PROBLEM TO SOLVE: Setting pictures aside, output exactly the lines from the start of the records to the line with "Wenn etwas zu", that line included.

*** INFORMATION ***

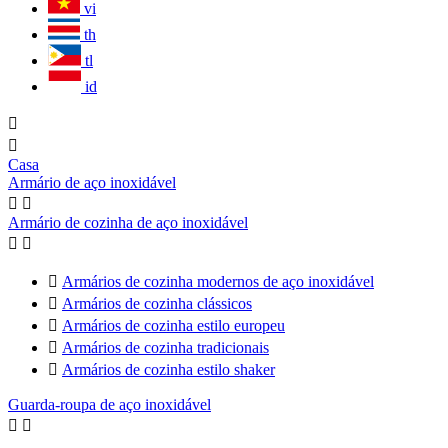
vi
th
tl
id


Casa
Armário de aço inoxidável


Armário de cozinha de aço inoxidável



Armários de cozinha modernos de aço inoxidável

Armários de cozinha clássicos

Armários de cozinha estilo europeu

Armários de cozinha tradicionais

Armários de cozinha estilo shaker
Guarda-roupa de aço inoxidável


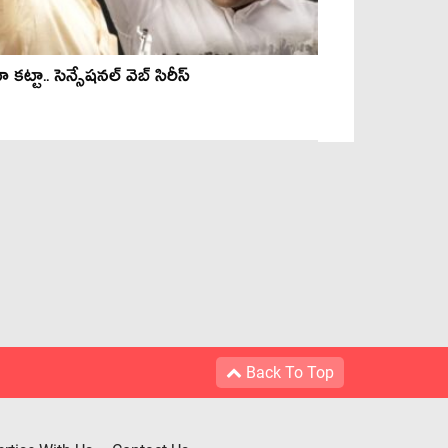
ా క‌ట్టా.. సెన్సేష‌న‌ల్ వెబ్ సిరీస్‌
Back To Top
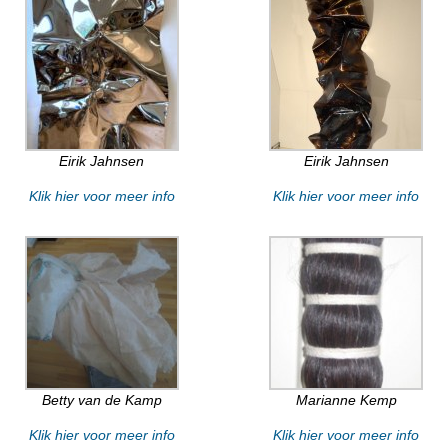
Eirik Jahnsen
Eirik Jahnsen
Klik hier voor meer info
Klik hier voor meer info
Betty van de Kamp
Marianne Kemp
Klik hier voor meer info
Klik hier voor meer info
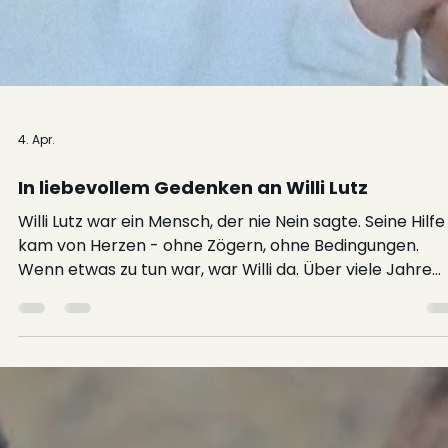
4. Apr.
In liebevollem Gedenken an Willi Lutz
Willi Lutz war ein Mensch, der nie Nein sagte. Seine Hilfe
kam von Herzen - ohne Zögern, ohne Bedingungen.
Wenn etwas zu tun war, war Willi da. Über viele Jahre
unterstützte er APASA ehrenamtlich mit großem Einsa
Ob bei Veranstaltungen oder bei Arbeiten im
Hintergrund - auf Willi war immer 100 % Verlass. Nach 
verheerenden Gota Fría 2007 stellte er keine Fragen. 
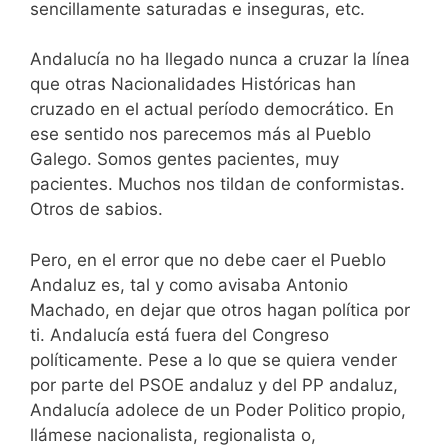
sencillamente saturadas e inseguras, etc.
Andalucía no ha llegado nunca a cruzar la línea
que otras Nacionalidades Históricas han
cruzado en el actual período democrático. En
ese sentido nos parecemos más al Pueblo
Galego. Somos gentes pacientes, muy
pacientes. Muchos nos tildan de conformistas.
Otros de sabios.
Pero, en el error que no debe caer el Pueblo
Andaluz es, tal y como avisaba Antonio
Machado, en dejar que otros hagan política por
ti. Andalucía está fuera del Congreso
políticamente. Pese a lo que se quiera vender
por parte del PSOE andaluz y del PP andaluz,
Andalucía adolece de un Poder Politico propio,
llámese nacionalista, regionalista o,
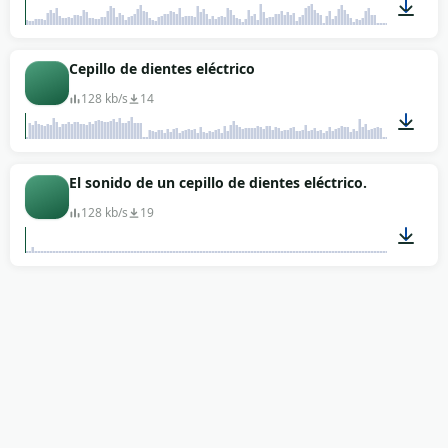
00:02
Cepillo de dientes eléctrico
128 kb/s
14
00:49
El sonido de un cepillo de dientes eléctrico.
128 kb/s
19
00:27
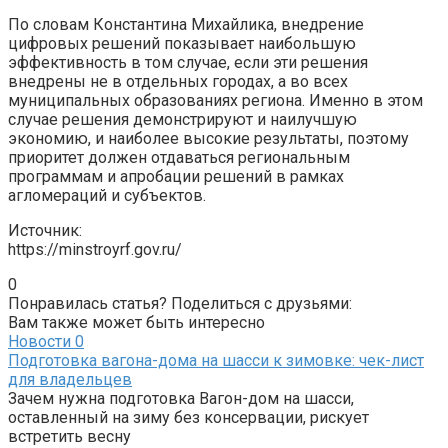
По словам Константина Михайлика, внедрение
цифровых решений показывает наибольшую
эффективность в том случае, если эти решения
внедрены не в отдельных городах, а во всех
муниципальных образованиях региона. Именно в этом
случае решения демонстрируют и наилучшую
экономию, и наиболее высокие результаты, поэтому
приоритет должен отдаваться региональным
программам и апробации решений в рамках
агломераций и субъектов.
Источник:
https://minstroyrf.gov.ru/
0
Понравилась статья? Поделиться с друзьями:
Вам также может быть интересно
Новости
0
Подготовка вагона-дома на шасси к зимовке: чек-лист
для владельцев
Зачем нужна подготовка Вагон-дом на шасси,
оставленный на зиму без консервации, рискует
встретить весну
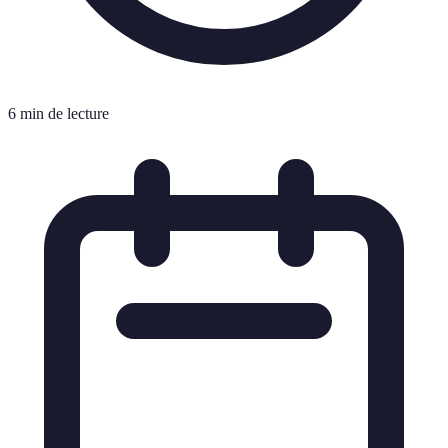
6 min de lecture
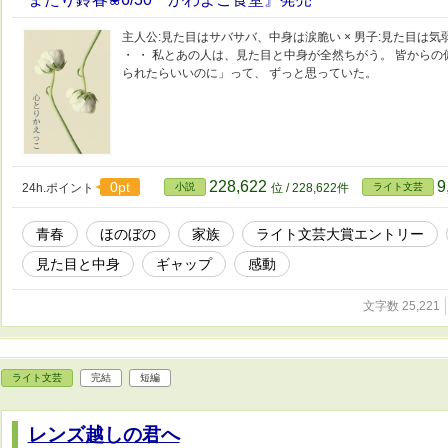
主人公:見た目はサバサバ、中身は涙脆い × 男子:見た目は
・ ・ 私とあの人は、見た目と中身が全然ちがう。 皆から
られたらいいのに」って、 ずっと思っていた。
228,622
9
0pt
24h.ポイント
小説
位 / 228,622件
ライト文芸
青春
ほのぼの
家族
ライト文芸大賞エントリー
見た目と中身
ギャップ
感動
文字数 25,221
ライト文芸
完結
短編
レンズ越しの君へ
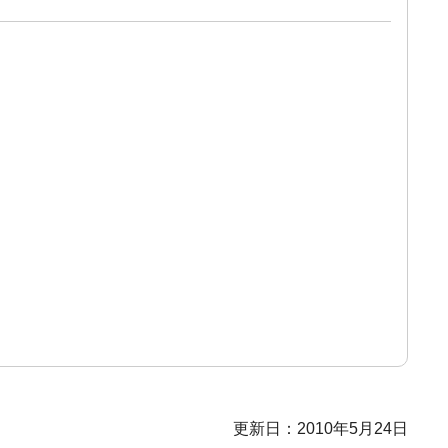
更新日：2010年5月24日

*** End of INFORMATION ***

EXERCISE SOLUTION:
vi
th
tl
id


Casa
Armário de aço inoxidável


Armário de cozinha de aço inoxidável



Armários de cozinha modernos de aço inoxidável

Armários de cozinha clássicos

Armários de cozinha estilo europeu

Armários de cozinha tradicionais

Armários de cozinha estilo shaker
Guarda-roupa de aço inoxidável


ా క‌ట్టా.. సెన్సేష‌న‌ల్ వెబ్ సిరీస్‌
Back To Top
Eirik Jahnsen
Eirik Jahnsen
Klik hier voor meer info
Klik hier voor meer info
Betty van de Kamp
Marianne Kemp
Klik hier voor meer info
Klik hier voor meer info
4. Apr.
In liebevollem Gedenken an Willi Lutz
Willi Lutz war ein Mensch, der nie Nein sagte. Seine Hilfe
kam von Herzen - ohne Zögern, ohne Bedingungen.
Wenn etwas zu tun war, war Willi da. Über viele Jahre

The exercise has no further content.